The cheerers were silent with dismay when the first heat ended. Soon after Miss Great Lakes II conked out for good with a cracked gear box, Slo-mo IV lost a propeller and also dropped out. On the sixth 3-mile lap, Slo-mo V Driver Lou Fageol knew his boat was a goner: water spewing ominously from the exhaust meant that a cylinder had blown. Detroit's Miss Pepsi won the heat at a speed of 101.0242 m.p.h. in the fastest boat race of all time.*
In the pits, while mechanics hastily switched a propeller to Slo-mo IV from her sister boat, one grease-monkey advised handsome Slo-mo IV Driver Stanley (Dollar Steamship Line) Dollar: "Remember, the lead is everything." Dollar roared out to challenge Miss Pepsi for the front spot. Suddenly the trailing Such Crust IV, a carbon copy of the Slo-mos, exploded in a flash of brilliant orange flame. A Coast Guardsman dived in and rescued her driver, "Wild Bill" Cantrell, who was severely burned. Then Miss Pepsi, by now the hot favorite and in a slim lead, went dead in the water with a hopelessly broken gear box. Dollar finished the second heat all by himself.

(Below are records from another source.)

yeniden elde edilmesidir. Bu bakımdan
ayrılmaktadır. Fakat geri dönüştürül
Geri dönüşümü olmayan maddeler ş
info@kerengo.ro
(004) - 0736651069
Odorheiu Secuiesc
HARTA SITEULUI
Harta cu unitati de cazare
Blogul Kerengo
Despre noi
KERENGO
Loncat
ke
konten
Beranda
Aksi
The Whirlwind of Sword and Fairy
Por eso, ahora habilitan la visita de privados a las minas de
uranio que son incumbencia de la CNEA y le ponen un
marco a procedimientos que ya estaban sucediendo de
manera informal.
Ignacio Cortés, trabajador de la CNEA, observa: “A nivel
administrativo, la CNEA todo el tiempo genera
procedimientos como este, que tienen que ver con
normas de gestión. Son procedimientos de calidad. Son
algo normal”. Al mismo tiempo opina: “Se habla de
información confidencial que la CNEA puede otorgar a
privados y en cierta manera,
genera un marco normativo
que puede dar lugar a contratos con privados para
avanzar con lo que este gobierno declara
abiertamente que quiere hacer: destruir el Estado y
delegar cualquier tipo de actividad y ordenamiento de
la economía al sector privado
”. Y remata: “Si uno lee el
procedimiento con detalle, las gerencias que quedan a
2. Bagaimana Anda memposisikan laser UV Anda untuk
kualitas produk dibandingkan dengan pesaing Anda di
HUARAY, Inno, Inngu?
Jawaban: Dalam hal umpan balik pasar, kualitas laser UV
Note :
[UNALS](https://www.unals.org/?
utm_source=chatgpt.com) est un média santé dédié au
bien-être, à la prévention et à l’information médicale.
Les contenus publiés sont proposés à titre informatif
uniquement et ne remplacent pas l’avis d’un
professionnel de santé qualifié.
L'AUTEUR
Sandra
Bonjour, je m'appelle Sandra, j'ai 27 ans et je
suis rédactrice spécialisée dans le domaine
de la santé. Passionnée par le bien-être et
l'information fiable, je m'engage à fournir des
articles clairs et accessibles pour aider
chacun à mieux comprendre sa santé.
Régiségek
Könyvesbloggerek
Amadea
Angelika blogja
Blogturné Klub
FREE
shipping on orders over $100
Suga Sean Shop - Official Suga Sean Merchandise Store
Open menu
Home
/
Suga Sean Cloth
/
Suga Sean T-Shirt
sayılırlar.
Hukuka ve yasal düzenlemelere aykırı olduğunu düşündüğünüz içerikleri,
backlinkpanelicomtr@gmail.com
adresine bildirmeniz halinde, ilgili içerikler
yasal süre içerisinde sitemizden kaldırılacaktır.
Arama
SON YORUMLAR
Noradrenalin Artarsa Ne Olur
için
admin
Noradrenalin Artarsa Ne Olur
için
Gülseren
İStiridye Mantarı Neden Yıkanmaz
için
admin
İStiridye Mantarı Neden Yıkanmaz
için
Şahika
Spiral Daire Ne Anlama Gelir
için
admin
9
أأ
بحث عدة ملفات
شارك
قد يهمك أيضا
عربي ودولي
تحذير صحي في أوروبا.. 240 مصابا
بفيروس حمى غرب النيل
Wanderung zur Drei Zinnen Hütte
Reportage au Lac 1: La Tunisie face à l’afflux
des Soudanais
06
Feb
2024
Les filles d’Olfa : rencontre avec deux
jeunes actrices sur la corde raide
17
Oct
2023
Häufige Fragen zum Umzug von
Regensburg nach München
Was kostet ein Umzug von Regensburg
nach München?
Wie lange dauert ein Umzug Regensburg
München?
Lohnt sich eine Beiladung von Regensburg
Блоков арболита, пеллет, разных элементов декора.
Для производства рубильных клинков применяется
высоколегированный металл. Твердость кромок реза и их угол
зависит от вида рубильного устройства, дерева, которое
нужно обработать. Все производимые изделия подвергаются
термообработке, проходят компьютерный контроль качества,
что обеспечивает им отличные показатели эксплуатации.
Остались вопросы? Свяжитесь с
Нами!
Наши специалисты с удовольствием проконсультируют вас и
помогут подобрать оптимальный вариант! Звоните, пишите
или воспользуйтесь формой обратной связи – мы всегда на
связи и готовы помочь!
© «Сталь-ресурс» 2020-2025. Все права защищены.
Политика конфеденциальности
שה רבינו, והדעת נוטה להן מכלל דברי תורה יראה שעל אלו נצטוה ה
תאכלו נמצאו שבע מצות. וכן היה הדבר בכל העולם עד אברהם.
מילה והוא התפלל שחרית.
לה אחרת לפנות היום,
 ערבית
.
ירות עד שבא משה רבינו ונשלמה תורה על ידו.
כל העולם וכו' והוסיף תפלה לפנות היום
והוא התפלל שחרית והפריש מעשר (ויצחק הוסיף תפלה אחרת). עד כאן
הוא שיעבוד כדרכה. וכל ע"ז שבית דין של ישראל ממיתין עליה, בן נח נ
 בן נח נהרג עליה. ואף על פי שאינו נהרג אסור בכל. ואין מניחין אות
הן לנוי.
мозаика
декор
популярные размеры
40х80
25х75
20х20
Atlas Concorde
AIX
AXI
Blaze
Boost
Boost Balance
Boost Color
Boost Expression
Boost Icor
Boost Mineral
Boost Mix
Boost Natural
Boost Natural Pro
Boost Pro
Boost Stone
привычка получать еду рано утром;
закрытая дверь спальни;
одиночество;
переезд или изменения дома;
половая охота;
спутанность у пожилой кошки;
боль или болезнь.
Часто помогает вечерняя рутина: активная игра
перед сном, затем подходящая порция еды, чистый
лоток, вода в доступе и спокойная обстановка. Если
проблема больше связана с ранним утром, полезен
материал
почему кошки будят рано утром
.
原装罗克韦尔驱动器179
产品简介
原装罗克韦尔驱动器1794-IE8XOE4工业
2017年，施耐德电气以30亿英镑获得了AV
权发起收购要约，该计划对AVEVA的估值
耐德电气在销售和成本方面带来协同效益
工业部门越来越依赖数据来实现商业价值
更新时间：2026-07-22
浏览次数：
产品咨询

In the final test he had to beat only Los Angeles' super-streamlined Hurricane IV, whose engine had not been started in time to begin the second heat. As the two boats churned around the course, Hurricane IV's engine balked again and quit. In the face of such universal bad luck, Stanley Dollar carefully crept (heat speed: 84.35 m.p.h.) through the last seven laps alone, prayerfully "counted every lap." If Slo-mo IV had fallen out, Miss Pepsi would have been the winner by default. But Dollar's hydroplane held up: the surviving boat won the Gold Cup.
* The first time in boat-racing history that two boats (the other Hurricane IV) averaged more than 100 m.p.h. over five laps of a standard course.